Неизбежно у многих возникало ощущение, что их работа по сути бесполезна, что достигло апогея во время безумной политики эпохи Covid, когда многие представители среднего класса обнаружили, что их истина их существования заключается в выпечке хлеба на дому и просмотре Netflix. Как отметил публицист Джей Джей Чарльзуорт, «никакого карантина вообще не было. На нем сидели лишь представители среднего класса, а представители рабочего класса все им приносили». Те, у кого были непередаваемые навыки, продолжали заниматься базоыми для поддержания повседневной жизни вещами — производством продуктов питания, складским трудом, охраной правопорядка, здравоохранением, тушением пожаров, — в то время как те, у кого была символическая работа, осознавали, насколько они бесполезны. Но научились ли мы чему-нибудь с тех пор? Конечно, ничего мы не сделали.
Дебор отмечал, что в эпоху пародий «финансист может быть певцом, актер — президентом, повар — философствовать». Во всяком случае, мы только повысили ставки на пародию: у нас, конечно, есть актеры-президенты - не в последнюю очередь украинец Владимир Зеленский. Поддерживая дух открытости мы могли бы задать вопрос, а что плохого в том, что юрист является поэтом, а певец высказывает мнение об экономике? Пожалуй, ничего, лишь бы они достойно выполняли свою первоначальную роль. Но в мировом масштабе где все утратило свои первоначальные места, раскрывается, по сути, перформативная природа виртуальной работы. Однако этот воображаемый мир натыкается на твердую стену в тот момент, когда корабли врезаются в мосты или самолеты разваливаются, потому что, в конечном счете, их не скрепляют наши желания.

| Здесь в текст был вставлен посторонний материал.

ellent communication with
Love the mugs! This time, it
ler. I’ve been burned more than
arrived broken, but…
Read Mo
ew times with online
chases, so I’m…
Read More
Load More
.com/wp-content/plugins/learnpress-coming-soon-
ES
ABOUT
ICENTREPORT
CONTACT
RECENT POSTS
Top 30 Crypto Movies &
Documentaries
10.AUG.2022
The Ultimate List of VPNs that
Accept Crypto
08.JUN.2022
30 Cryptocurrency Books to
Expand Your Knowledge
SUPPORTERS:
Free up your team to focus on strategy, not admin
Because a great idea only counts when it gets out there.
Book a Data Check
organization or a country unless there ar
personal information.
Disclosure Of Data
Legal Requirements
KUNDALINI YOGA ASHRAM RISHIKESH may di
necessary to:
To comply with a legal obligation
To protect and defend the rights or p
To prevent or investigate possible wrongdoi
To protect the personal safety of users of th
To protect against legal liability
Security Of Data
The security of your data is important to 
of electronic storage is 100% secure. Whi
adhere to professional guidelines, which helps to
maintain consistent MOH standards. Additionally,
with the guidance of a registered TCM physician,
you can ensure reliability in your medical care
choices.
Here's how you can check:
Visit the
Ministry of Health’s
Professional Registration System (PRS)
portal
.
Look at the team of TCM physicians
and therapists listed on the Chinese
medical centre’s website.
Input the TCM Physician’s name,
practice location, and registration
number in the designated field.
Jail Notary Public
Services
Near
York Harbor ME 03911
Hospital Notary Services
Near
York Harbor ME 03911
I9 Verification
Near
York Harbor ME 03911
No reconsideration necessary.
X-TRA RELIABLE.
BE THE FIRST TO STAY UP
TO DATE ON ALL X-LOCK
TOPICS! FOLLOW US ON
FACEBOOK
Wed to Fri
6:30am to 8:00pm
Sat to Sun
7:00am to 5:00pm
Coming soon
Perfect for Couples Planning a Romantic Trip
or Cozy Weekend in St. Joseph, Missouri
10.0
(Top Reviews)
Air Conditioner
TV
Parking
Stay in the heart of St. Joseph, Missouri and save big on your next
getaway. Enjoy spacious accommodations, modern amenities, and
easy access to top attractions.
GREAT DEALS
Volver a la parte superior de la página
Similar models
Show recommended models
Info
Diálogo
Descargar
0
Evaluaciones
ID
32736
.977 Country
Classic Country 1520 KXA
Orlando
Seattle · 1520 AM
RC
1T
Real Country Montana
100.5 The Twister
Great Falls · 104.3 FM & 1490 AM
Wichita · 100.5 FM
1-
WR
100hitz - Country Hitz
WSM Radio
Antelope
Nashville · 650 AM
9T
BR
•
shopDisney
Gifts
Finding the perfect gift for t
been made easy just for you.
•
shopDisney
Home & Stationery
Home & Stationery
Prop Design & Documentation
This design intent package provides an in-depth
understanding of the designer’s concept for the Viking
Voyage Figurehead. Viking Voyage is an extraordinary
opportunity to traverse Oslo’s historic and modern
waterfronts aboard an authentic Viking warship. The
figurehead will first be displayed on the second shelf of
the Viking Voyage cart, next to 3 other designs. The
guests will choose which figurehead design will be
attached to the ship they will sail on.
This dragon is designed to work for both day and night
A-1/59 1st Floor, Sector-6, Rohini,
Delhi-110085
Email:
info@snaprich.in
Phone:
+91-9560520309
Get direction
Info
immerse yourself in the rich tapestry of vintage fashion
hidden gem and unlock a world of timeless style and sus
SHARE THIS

Наряду с массовым списыванием домашних заданий в учреждениях образования есть еще один печальный симптом: организации, которые просто не собираются никуда уходить. Как наши рок-звезды, которые когда-то мечтали умереть молодыми, дожили до 80-ти, так и благотворительные организации, которые уже давно выполнили свою задачу, отказываются уходить на пенсию. Одним из ужасных примеров является британская организация Stonewall, которая более десяти лет назад уже достигла своей цели по законодательному закреплению однополых браков (что было сделано в 2013 году в премьерство консерватора Дэвида Кэмерона). Однако вместо того, чтобы распустить штат и раздать средства, Stonewall затем стал рассматривать трансгендеризм как новую задачу. Подобное превратило организацию во что-то вроде мафии, терроризирующей другие учреждения, заставляя их принять их представления о «разнообразии», и позоря их, если они не собирались выступать за противоречивую интерпретацию законодательства о равенстве со стороны Stonewall.
В книге «После добродетели» 1981 года неподражаемый Аласдер Макинтайр предупреждал, что «мы не сможем написать истинную историю практик и институтов, если эта история не будет также историей добродетелей и пороков». Полный отрыв как практик, так и институтов от вопроса общего блага привел не только к некомпетентности и нигилизму, но также к различного рода пародиям, прокрастинации и замещению. В условиях путаницы и хаоса, когда ничего не работает и все кажется чем-то другим, мы могли бы чаще вспоминать один интернет-мем, который используется всякий раз, когда кто-то портит то единственное, что было ему поручено: «Вам же дали всего одно задание!»